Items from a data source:
━━━━━━━━━━━━━━━━━━━━
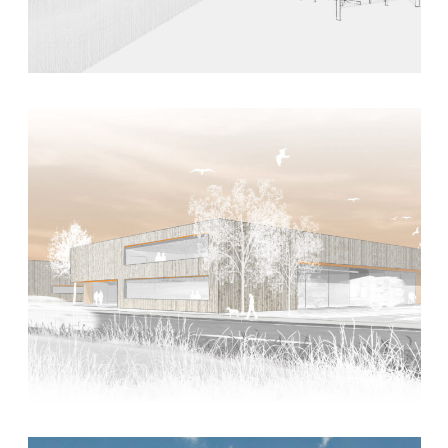
2. März 2020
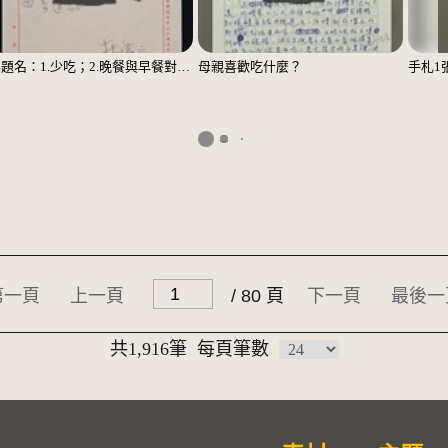
無題名：1.少吃；2.晚餐與早餐對調……；3.主副食對調……；4.多運動
母親喜歡吃什麼？
手札1
第一頁
上一頁
/ 80 頁
下一頁
最後一
共1,916筆
每頁筆數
━━━━━━━━━━━━━━━━━━━━
§ Work task
Would you return the records exactly, keeping out every picture?

§ Response
2. März 2020
無題名：1.少吃；2.晚餐與早餐對調……；3.主副食對調……；4.多運動
母親喜歡吃什麼？
手札1
第一頁
上一頁
/ 80 頁
下一頁
最後一
共1,916筆
每頁筆數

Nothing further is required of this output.